• [Exercise]: Please give again exactly the lines from the top of the material through the line with "psychique : témoignage (CFE-CGC)"; omit each picture.

=== Exercise materials ===

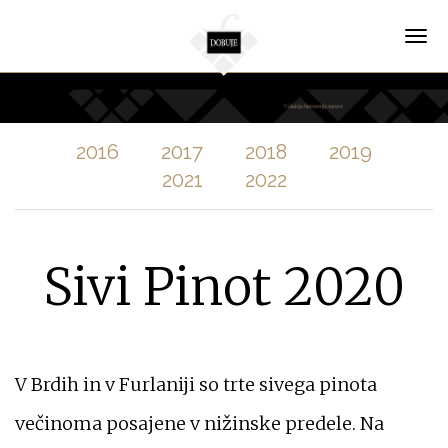
Skip
to
Tog
main
nav
content
2016
2017
2018
2019
2021
2022
Sivi Pinot 2020
V Brdih in v Furlaniji so trte sivega pinota
večinoma posajene v nižinske predele. Na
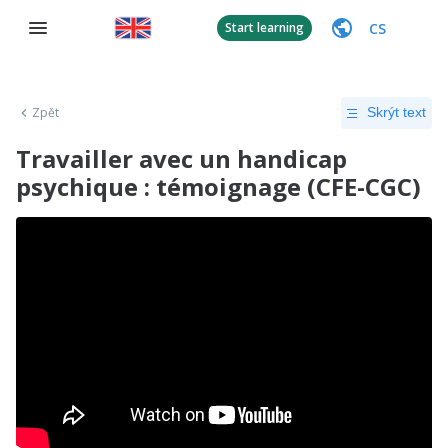
CS
Start learning
Zpět
Skrýt text
Travailler avec un handicap
psychique : témoignage (CFE-CGC)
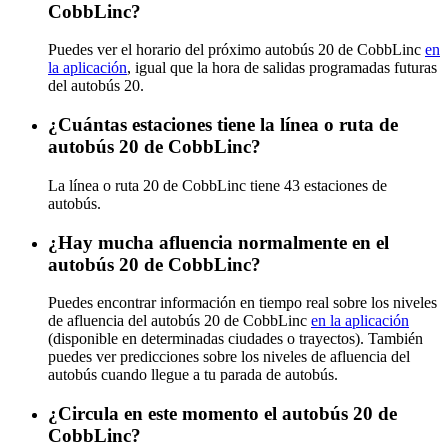
CobbLinc?
Puedes ver el horario del próximo autobús 20 de CobbLinc
en
la aplicación
, igual que la hora de salidas programadas futuras
del autobús 20.
¿Cuántas estaciones tiene la línea o ruta de
autobús 20 de CobbLinc?
La línea o ruta 20 de CobbLinc tiene 43 estaciones de
autobús.
¿Hay mucha afluencia normalmente en el
autobús 20 de CobbLinc?
Puedes encontrar información en tiempo real sobre los niveles
de afluencia del autobús 20 de CobbLinc
en la aplicación
(disponible en determinadas ciudades o trayectos). También
puedes ver predicciones sobre los niveles de afluencia del
autobús cuando llegue a tu parada de autobús.
¿Circula en este momento el autobús 20 de
CobbLinc?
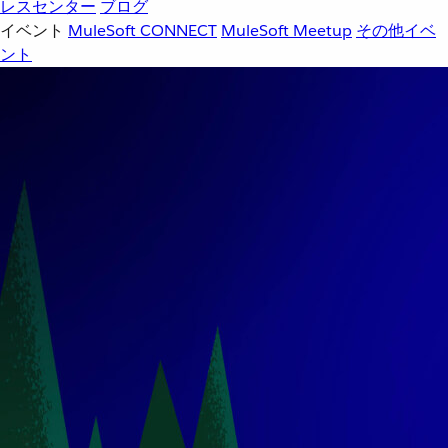
レスセンター
ブログ
イベント
MuleSoft CONNECT
MuleSoft Meetup
その他イベ
ント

===

• [Response]:
Skip
to
Tog
main
nav
content
2016
2017
2018
2019
2021
2022
Sivi Pinot 2020
V Brdih in v Furlaniji so trte sivega pinota
večinoma posajene v nižinske predele. Na
CS
Start learning
Zpět
Skrýt text
Travailler avec un handicap
psychique : témoignage (CFE-CGC)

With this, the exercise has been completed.